(Ottawa) Les temps sont durs pour les organismes caritatifs.

La Presse canadienne

Les activités de ces organismes de bienfaisance ont été souvent interrompues pendant la pandémie, réduisant leurs revenus potentiels, alors que les dons traditionnels chutaient en raison de la crise économique. Pour ne rien arranger, le secteur des organismes sans but lucratif est confronté à la controverse entourant l’organisme We Charity.

Imagine Canada, qui milite pour le financement des organismes caritatifs, estime que leurs revenus ont baissé d’environ un tiers pendant la pandémie, car l’incertitude économique et le chômage élevé ont obligé les ménages à réduire leurs dépenses discrétionnaires.

La pandémie n’a fait qu’accélérer une tendance constatée depuis plusieurs années pour de nombreux organismes qui ont recherché de nouvelles sources de revenus, par le biais de la vente de biens et de services. Bruce MacDonald, chef de la direction d’Imagine Canada, estime que près de la moitié des revenus des organismes de bienfaisance au Canada proviennent de ces activités.

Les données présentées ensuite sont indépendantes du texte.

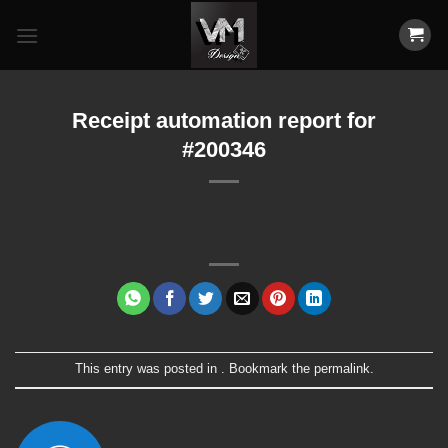
Skip
to
content
Receipt automation report for
#200346
This entry was posted in . Bookmark the
permalink
.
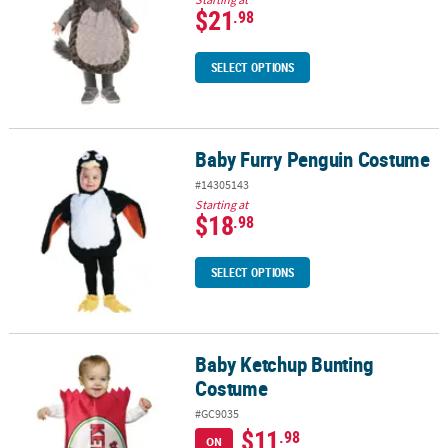
$21
.98
SELECT OPTIONS
Baby Furry Penguin Costume
Baby Furry Penguin Costume
#14305143
Starting at
$18
.98
SELECT OPTIONS
Baby Ketchup Bunting
Baby Ketchup Bunting Costume
Costume
#GC9035
$11
.98
ON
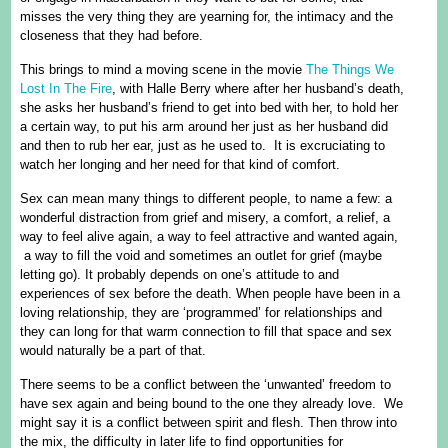
misses the very thing they are yearning for, the intimacy and the
closeness that they had before.
This brings to mind a moving scene in the movie
The Things We
Lost In The Fire
, with Halle Berry where after her husband’s death,
she asks her husband’s friend to get into bed with her, to hold her
a certain way, to put his arm around her just as her husband did
and then to rub her ear, just as he used to. It is excruciating to
watch her longing and her need for that kind of comfort.
Sex can mean many things to different people, to name a few: a
wonderful distraction from grief and misery, a comfort, a relief, a
way to feel alive again, a way to feel attractive and wanted again,
a way to fill the void and sometimes an outlet for grief (maybe
letting go). It probably depends on one’s attitude to and
experiences of sex before the death. When people have been in a
loving relationship, they are ‘programmed’ for relationships and
they can long for that warm connection to fill that space and sex
would naturally be a part of that.
There seems to be a conflict between the ‘unwanted’ freedom to
have sex again and being bound to the one they already love. We
might say it is a conflict between spirit and flesh. Then throw into
the mix, the difficulty in later life to find opportunities for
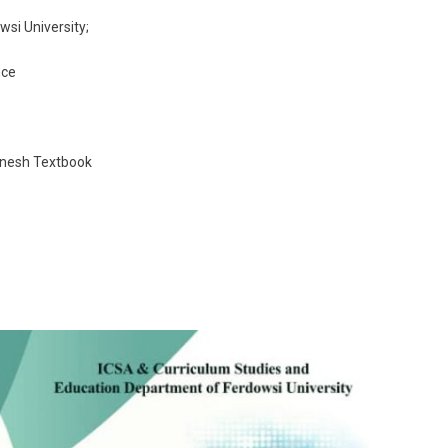
si University;
nce
anesh Textbook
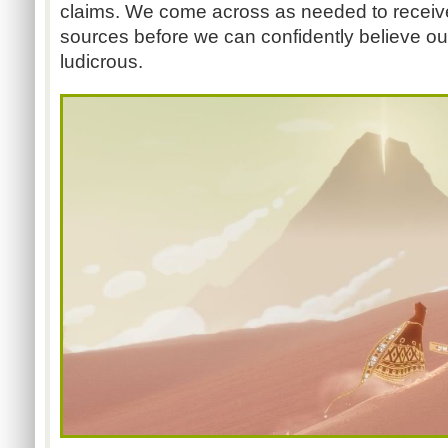
claims. We come across as needed to receiv
sources before we can confidently believe ou
ludicrous.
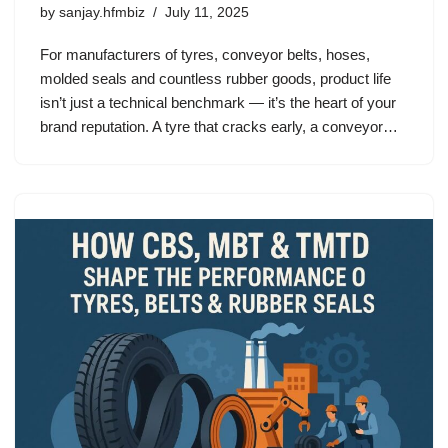
by
sanjay.hfmbiz
July 11, 2025
For manufacturers of tyres, conveyor belts, hoses,
molded seals and countless rubber goods, product life
isn’t just a technical benchmark — it’s the heart of your
brand reputation. A tyre that cracks early, a conveyor…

Les revenus provenant de tout ce qui n’est pas directement lié à l’œuvre de l’organisme de bienfaisance devraient passer par une filiale distincte, comme une entreprise d’économie sociale. Ces entités distinctes ne sont généralement pas soumises aux mêmes règles de transparence que les organismes de bienfaisance eux-mêmes, a expliqué M. MacDonald.

En 2016, les libéraux ont permis aux organismes de bienfaisance et aux associations de sport amateur de s’impliquer de façon limitée dans une entreprise à but lucratif sans perdre leur statut d’organisme de bienfaisance, comme l’a fait We Charity. Deux ans plus tard, un comité consultatif créé par le gouvernement a recommandé d’aller plus loin encore, en modifiant par exemple la fiscalité.

Les frères Kielburger

Au cours de quatre heures de témoignage devant le comité des finances de la Chambre des communes, la semaine dernière, les cofondateurs de We Charity, Craig et Marc Kielburger, ont indiqué qu’ils avaient lancé une entreprise, « ME to WE », pour ne pas enfreindre les règles de l’Agence du revenu du Canada. Ils ont soutenu sous serment que 100 % des bénéfices de l’entreprise étaient retournés aux activités caritatives.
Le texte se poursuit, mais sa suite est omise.